The fact is that these media don't entertain, they produce subjectivities, they produce identities, they produce desires, they create framing mechanisms for how people understand politics and their relationship to immigrants and to each other and to a larger global audience. It seems to me that until this question of pedagogy – of the articulation of knowledge through experience and how people relate to the world – until education is seen as a fundamental dimension of politics, we're in real trouble, because if you don't do that you can't understand social media as a profoundly important political educational tool. If you don't do that, you can't understand how people come to internalise understandings of themselves that are at odds with their own possibilities for freedom.

That's why I believe the dominant media finds this movement so threatening.

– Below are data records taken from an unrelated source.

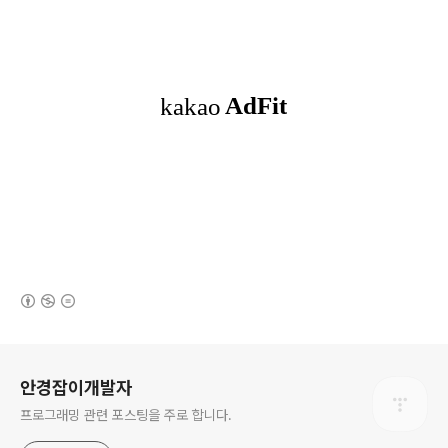
(새창열림)
로그 정보
안경잡이개발자
프로그래밍 관련 포스팅을 주로 합니다.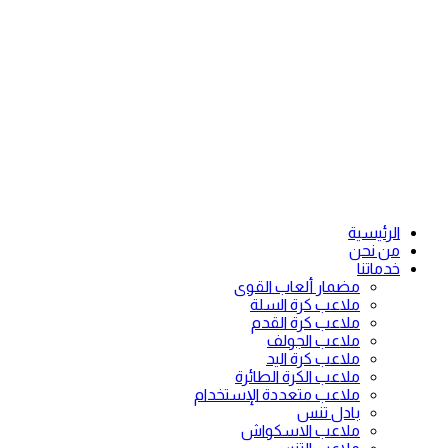
الرئيسية
من نحن
خدماتنا
مضمار ألعاب القوى
ملاعب كرة السلة
ملاعب كرة القدم
ملاعب الجولف
ملاعب كرة اليد
ملاعب الكرة الطائرة
ملاعب متعددة الإستخدام
بادل تنس
ملاعب الاسكواش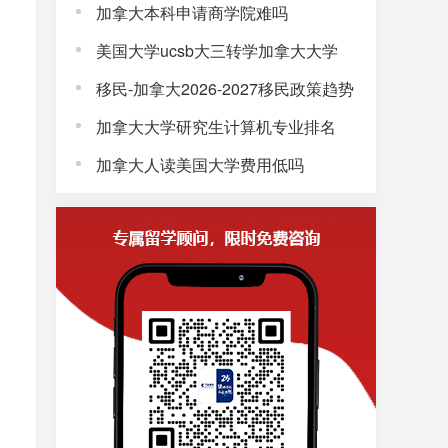
加拿大本科申请商学院难吗
美国大学ucsb大三转学加拿大大学
移民-加拿大2026-2027移民政策趋势
加拿大大学研究生计算机专业排名
加拿大人读美国大学费用低吗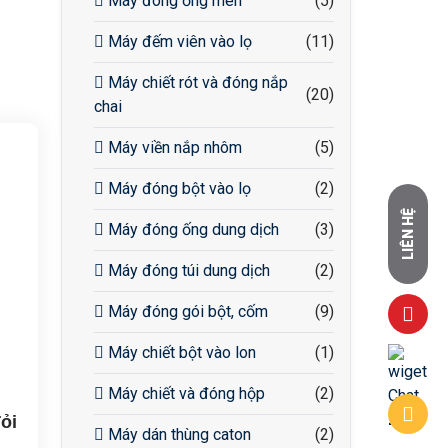
Máy đóng ống men
(5)
Máy đếm viên vào lọ
(11)
Máy chiết rót và đóng nắp
(20)
chai
Máy viền nắp nhôm
(5)
Máy đóng bột vào lọ
(2)
LIÊN HỆ
Máy đóng ống dung dịch
(3)
Máy đóng túi dung dịch
(2)
Máy đóng gói bột, cốm
(9)
Máy chiết bột vào lon
(1)
Máy chiết và đóng hộp
(2)
ỏi
Máy dán thùng caton
(2)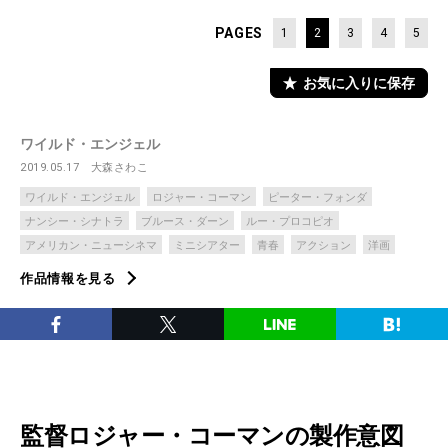
PAGES
1
2
3
4
5
お気に入りに保存
ワイルド・エンジェル
2019.05.17
大森さわこ
ワイルド・エンジェル
ロジャー・コーマン
ピーター・フォンダ
ナンシー・シナトラ
ブルース・ダーン
ルー・プロコピオ
アメリカン・ニューシネマ
ミニシアター
青春
アクション
洋画
作品情報を見る
監督ロジャー・コーマンの製作意図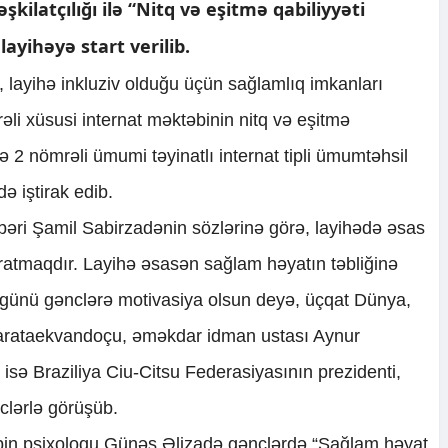
əşkilatçılığı ilə “Nitq və eşitmə qabiliyyəti
layihəyə start verilib.
i, layihə inkluziv olduğu üçün sağlamlıq imkanları
i xüsusi internat məktəbinin nitq və eşitmə
ə 2 nömrəli ümumi təyinatlı internat tipli ümumtəhsil
də iştirak edib.
hbəri Şamil Sabirzadənin sözlərinə görə, layihədə əsas
ratmaqdır. Layihə əsasən sağlam həyatın təbliğinə
ci günü gənclərə motivasiya olsun deyə, üçqat Dünya,
arataekvandoçu, əməkdar idman ustası Aynur
 isə Braziliya Ciu-Citsu Federasiyasının prezidenti,
clərlə görüşüb.
bin psixoloqu Günəş Əlizadə gənclərdə “Sağlam həyat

They're hysterical. What it suggests is not that young people are simply protesting. It suggests that they're not buying the crap that comes out of the dominant media, they're challenging it, and secondly, they're setting up their own circuits of knowledge and education. That's frightening to think that young people can actually create a culture in which questions of dialogue, dissent, critical engagement, global responsibility, can come into play – that truly frightens, in my estimation, financial and dominant elites.

AJE: As much as one may argue that the US' idea of democracy is waning or has waned, clearly the US has many more freedoms than many other countries. Do people in the US really have that much to complain about?

HG: I think these protests are making clear that democracy tends to become meaningless if it doesn't also have social and economic freedoms. What I mean by that is that while we certainly have the right to vote and the notion of freedom of expression is operative in the United States, it becomes dysfunctional when people don't have the personal freedoms that would make it possible – when they're poor, when they're homeless, when they don't have health care, when they're living in tent cities, etc.

I think that we have to appreciate those political and individual freedoms, but at the same time we have to recognise that democracy becomes meaningless unless you have economic and social rights – unless you have a social fabric that enables those freedoms to actually become operative. I think this is the lesson that we need to learn.

Rather than being dazzled or romanticising those political and individual freedoms, I think we have to ask ourselves what's going on here that doesn't disqualify those freedoms and rights, but extends them to make the promise of democracy seem workable; and that's a real important lesson to learn.

AJE: Any advice for the protesters?

HG: I think that this movement not only needs to be persistent and to keep going and to spread, it needs to find allies and it needs to narrow its focus in ways that would suggest that there is one or two major kinds of concerns that could take up all these other issues. This is a fight for radical democracy. That's what this is a fight for. Accompanying that are all kinds of issues that would include fighting against economic, political and social injustices. But if they did what these kids did in the Middle East – if they made this question of democracy primary; if they highlighted the difference between the reality and the promise – they could both narrow the focus and to entertain a wide variety of differences. That's where they've got to go.